It's part of what makes Link so appealing, I think - the way that she combines the familiar and mundane with the surreal and absurd.
And I think it's important, or at least interesting, that it's things that are familiar to people like us. I'm sometimes a bit surprised by how well she's received in the mainstream, because some of her characterisation does seem to be rooted deeply in non-mainstream values--in this case, as you say, fannishness. In a way I've gone in the opposite direction to you; my first fannish context was the internet, and as time goes on it's become increasingly a part of my real-world social life, but I get the same shock of recognition. The sense of community that comes from shared stories comes across very clearly.

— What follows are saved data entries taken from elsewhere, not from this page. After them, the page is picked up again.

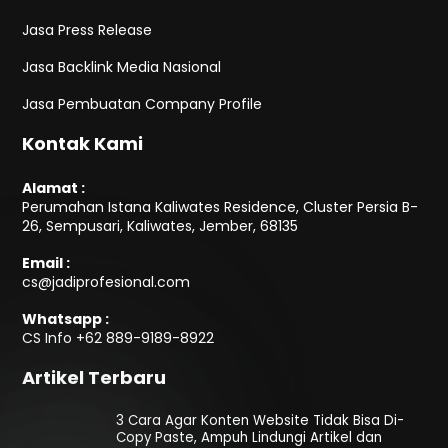
Jasa Press Release
Jasa Backlink Media Nasional
Jasa Pembuatan Company Profile
Kontak Kami
Alamat :
Perumahan Istana Kaliwates Residence, Cluster Persia B-
26, Sempusari, Kaliwates, Jember, 68135
Email :
cs@jadiprofesional.com
Whatsapp :
CS Info
+62 889-9189-8922
Artikel Terbaru
3 Cara Agar Konten Website Tidak Bisa Di-
Copy Paste, Ampuh Lindungi Artikel dan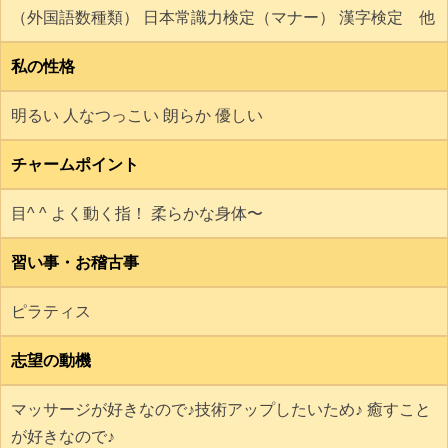
（外国語数種類） 日本常識力検定（マナー） 漢字検定 他
私の性格
明るい 人なつっこい 朗らか 優しい
チャームポイント
目^ ^ よく動く指！ 柔らかな身体〜
習い事・お稽古事
ピラティス
志望の動機
マッサージが好きなので♪技術アップしたいため♪ 癒すこと
が好きなので♪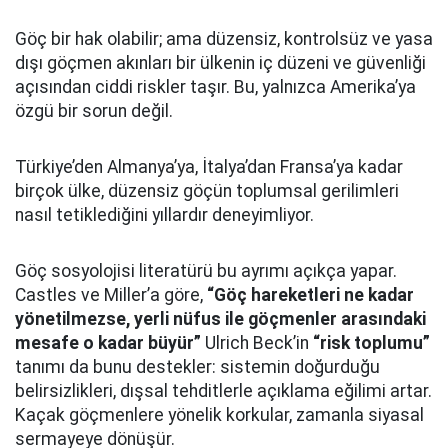
Göç bir hak olabilir; ama düzensiz, kontrolsüz ve yasa
dışı göçmen akınları bir ülkenin iç düzeni ve güvenliği
açısından ciddi riskler taşır. Bu, yalnızca Amerika’ya
özgü bir sorun değil.
Türkiye’den Almanya’ya, İtalya’dan Fransa’ya kadar
birçok ülke, düzensiz göçün toplumsal gerilimleri
nasıl tetiklediğini yıllardır deneyimliyor.
Göç sosyolojisi literatürü bu ayrımı açıkça yapar.
Castles ve Miller’a göre,
“Göç hareketleri ne kadar
yönetilmezse, yerli nüfus ile göçmenler arasındaki
mesafe o kadar büyür”
Ulrich Beck’in
“risk toplumu”
tanımı da bunu destekler: sistemin doğurduğu
belirsizlikleri, dışsal tehditlerle açıklama eğilimi artar.
Kaçak göçmenlere yönelik korkular, zamanla siyasal
sermayeye dönüşür.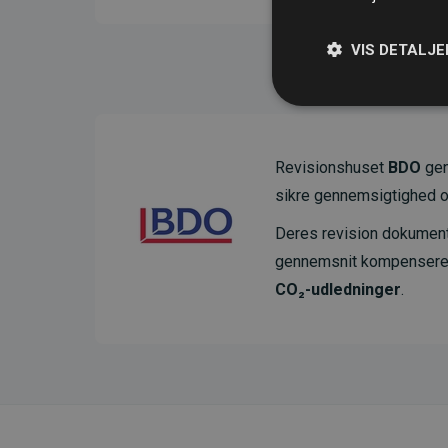
VIS DETALJE
Revisionshuset
BDO
gen
sikre gennemsigtighed o
Deres revision dokumenter
gennemsnit kompensere
CO₂-udledninger
.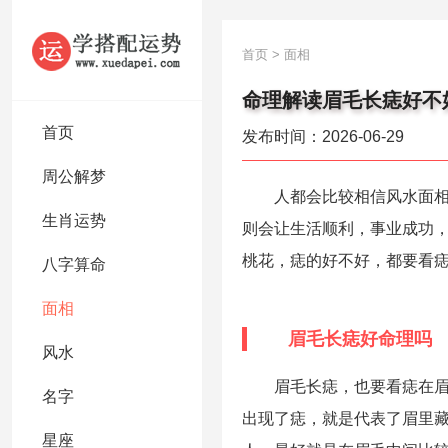
首页
>
面相
命理解读眉毛长痣好不
首页
发布时间：2026-06-29
周公解梦
人都会比较相信风水面相学
生肖运势
则会让生活顺利，事业成功
桃花，痣的好不好，都要看
八字算命
面相
眉毛长痣好命理吗
风水
眉毛长痣，也要看痣在眉毛
名字
出现了痣，就是代表了眉里
星座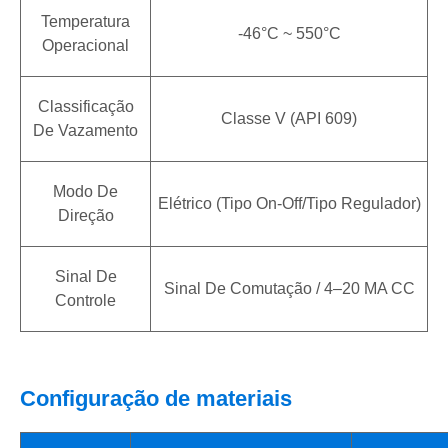
Temperatura
-46°C ~ 550°C
Operacional
Classificação
Classe V (API 609)
De Vazamento
Modo De
Elétrico (tipo On-Off/tipo Regulador)
Direção
Sinal De
Sinal De Comutação / 4–20 MA CC
Controle
Configuração de materiais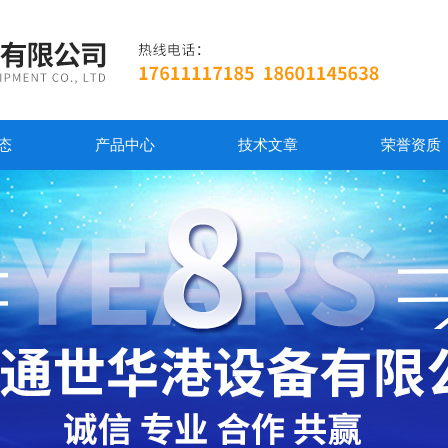
态
产品中心
技术文章
荣誉资质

I struggled to finish the story, to be honest. The narrative voice just didn't do it for me -- the use of second person threw me out of the story every time it was used and I really hated the way characters would think something then say that exact same thing. A shame really, because I thought that the concept could have been great (I found the ending a little weak too0.
Thanks very much for reading it though, particularly if it was a bit of a struggle. I have read a lot of online debates about 2nd person voice, in fanfiction and elsewhere., and I know it puts a lot of people off in a big way. I hadn't thought of that aspect.
I think it's important to read outside comfort groups sometimes, and as I expect people to take a chance on some of my writing, I need to do the same even more.